◆ Task inputs ◆
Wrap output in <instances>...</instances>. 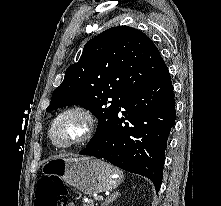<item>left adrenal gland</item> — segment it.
I'll return each mask as SVG.
<instances>
[{
    "label": "left adrenal gland",
    "mask_w": 221,
    "mask_h": 206,
    "mask_svg": "<svg viewBox=\"0 0 221 206\" xmlns=\"http://www.w3.org/2000/svg\"><path fill=\"white\" fill-rule=\"evenodd\" d=\"M121 194L119 192H114L110 196H108L105 201L102 203L101 206H107L108 204L112 203L117 197Z\"/></svg>",
    "instance_id": "obj_1"
}]
</instances>
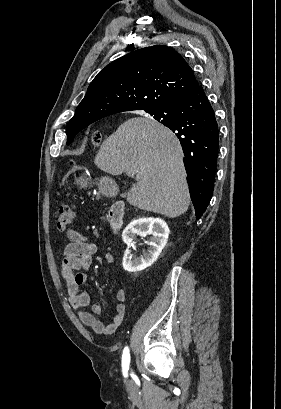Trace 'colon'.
<instances>
[{"mask_svg":"<svg viewBox=\"0 0 281 409\" xmlns=\"http://www.w3.org/2000/svg\"><path fill=\"white\" fill-rule=\"evenodd\" d=\"M104 141V136L101 132L96 131L92 136L93 145H101ZM74 165V162H71ZM55 219L60 230L69 228L75 221V211L69 205H59L56 209Z\"/></svg>","mask_w":281,"mask_h":409,"instance_id":"1","label":"colon"}]
</instances>
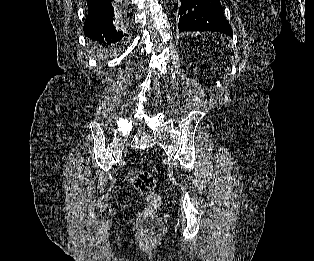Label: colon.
Segmentation results:
<instances>
[{"mask_svg":"<svg viewBox=\"0 0 314 261\" xmlns=\"http://www.w3.org/2000/svg\"><path fill=\"white\" fill-rule=\"evenodd\" d=\"M127 180L132 183L137 191L146 197L148 204L139 215L137 227L140 233L158 236L163 231V224L156 215V210L161 204L159 195L154 192L155 178L150 171L133 170L127 174Z\"/></svg>","mask_w":314,"mask_h":261,"instance_id":"5ec220e1","label":"colon"}]
</instances>
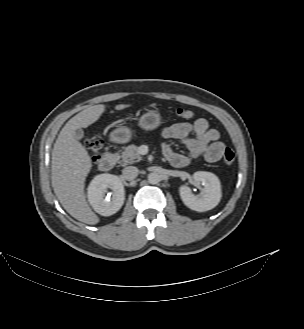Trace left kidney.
<instances>
[{
    "label": "left kidney",
    "instance_id": "obj_1",
    "mask_svg": "<svg viewBox=\"0 0 304 329\" xmlns=\"http://www.w3.org/2000/svg\"><path fill=\"white\" fill-rule=\"evenodd\" d=\"M193 179L196 183L204 185L202 196L194 195L188 186L183 185L179 188L183 203L188 208L198 212L208 211L216 207L222 195L218 177L210 172L197 171L193 174Z\"/></svg>",
    "mask_w": 304,
    "mask_h": 329
}]
</instances>
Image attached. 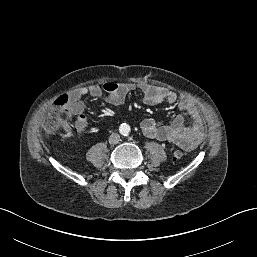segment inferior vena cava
<instances>
[{"mask_svg": "<svg viewBox=\"0 0 257 257\" xmlns=\"http://www.w3.org/2000/svg\"><path fill=\"white\" fill-rule=\"evenodd\" d=\"M120 140V135L118 133H112L110 135L109 141L112 144H116Z\"/></svg>", "mask_w": 257, "mask_h": 257, "instance_id": "1", "label": "inferior vena cava"}]
</instances>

◆ The task ◆
Reproduce each line from the listing above that includes the word "fill".

◆ Exercise answer ◆
    "mask_svg": "<svg viewBox=\"0 0 221 206\" xmlns=\"http://www.w3.org/2000/svg\"><path fill=\"white\" fill-rule=\"evenodd\" d=\"M121 194L119 192H114L110 196H108L105 201L102 203L101 206H107L108 204L112 203L117 197Z\"/></svg>",
[{"mask_svg":"<svg viewBox=\"0 0 281 409\" xmlns=\"http://www.w3.org/2000/svg\"><path fill=\"white\" fill-rule=\"evenodd\" d=\"M104 141V136L101 132L96 131L92 136L93 145H101ZM74 165V162H71ZM55 219L60 230L69 228L75 221V211L69 205H59L56 209Z\"/></svg>","mask_w":281,"mask_h":409,"instance_id":"1","label":"colon"}]
[{"mask_svg":"<svg viewBox=\"0 0 314 261\" xmlns=\"http://www.w3.org/2000/svg\"><path fill=\"white\" fill-rule=\"evenodd\" d=\"M127 180L132 183L137 191L146 197L148 204L139 215L137 227L140 233L158 236L163 231V224L156 215V210L161 204L159 195L154 192L155 178L150 171L133 170L127 174Z\"/></svg>","mask_w":314,"mask_h":261,"instance_id":"5ec220e1","label":"colon"}]
    "mask_svg": "<svg viewBox=\"0 0 304 329\" xmlns=\"http://www.w3.org/2000/svg\"><path fill=\"white\" fill-rule=\"evenodd\" d=\"M193 179L196 183L204 185L202 196L194 195L188 186L183 185L179 188L183 203L188 208L198 212L208 211L216 207L222 195L218 177L210 172L197 171L193 174Z\"/></svg>",
[{"mask_svg": "<svg viewBox=\"0 0 257 257\" xmlns=\"http://www.w3.org/2000/svg\"><path fill=\"white\" fill-rule=\"evenodd\" d=\"M120 140V135L118 133H112L110 135L109 141L112 144H116Z\"/></svg>", "mask_w": 257, "mask_h": 257, "instance_id": "1", "label": "inferior vena cava"}]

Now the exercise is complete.